Problem :: The output should consist solely of the line containing "Сначала выполняется внешний осмотр машины." and the lines that follow it through the end of the data below.

Exercise data ::
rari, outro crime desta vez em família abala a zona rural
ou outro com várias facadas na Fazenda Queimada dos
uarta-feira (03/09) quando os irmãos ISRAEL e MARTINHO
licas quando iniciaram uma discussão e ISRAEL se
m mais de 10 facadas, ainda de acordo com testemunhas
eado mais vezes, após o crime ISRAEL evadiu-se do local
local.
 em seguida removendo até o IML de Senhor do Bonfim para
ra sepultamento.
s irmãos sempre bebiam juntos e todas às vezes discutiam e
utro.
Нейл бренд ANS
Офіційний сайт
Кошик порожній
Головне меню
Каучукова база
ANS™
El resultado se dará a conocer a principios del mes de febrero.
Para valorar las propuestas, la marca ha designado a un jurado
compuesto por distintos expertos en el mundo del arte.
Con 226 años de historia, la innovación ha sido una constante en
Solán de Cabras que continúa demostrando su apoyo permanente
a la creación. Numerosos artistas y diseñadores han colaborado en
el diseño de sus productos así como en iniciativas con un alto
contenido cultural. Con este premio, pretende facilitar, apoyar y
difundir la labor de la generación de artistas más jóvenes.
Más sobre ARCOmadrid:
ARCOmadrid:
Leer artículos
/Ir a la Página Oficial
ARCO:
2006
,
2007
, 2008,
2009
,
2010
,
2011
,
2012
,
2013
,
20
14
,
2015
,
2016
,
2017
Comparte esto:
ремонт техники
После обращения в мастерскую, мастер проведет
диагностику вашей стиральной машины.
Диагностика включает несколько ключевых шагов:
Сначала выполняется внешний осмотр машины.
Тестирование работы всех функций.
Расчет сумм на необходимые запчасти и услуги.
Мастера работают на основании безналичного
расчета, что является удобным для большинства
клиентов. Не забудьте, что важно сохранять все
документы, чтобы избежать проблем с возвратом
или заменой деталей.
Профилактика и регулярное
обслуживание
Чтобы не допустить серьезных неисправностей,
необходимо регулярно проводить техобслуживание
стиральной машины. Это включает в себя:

Result ::
Сначала выполняется внешний осмотр машины.
Тестирование работы всех функций.
Расчет сумм на необходимые запчасти и услуги.
Мастера работают на основании безналичного
расчета, что является удобным для большинства
клиентов. Не забудьте, что важно сохранять все
документы, чтобы избежать проблем с возвратом
или заменой деталей.
Профилактика и регулярное
обслуживание
Чтобы не допустить серьезных неисправностей,
необходимо регулярно проводить техобслуживание
стиральной машины. Это включает в себя:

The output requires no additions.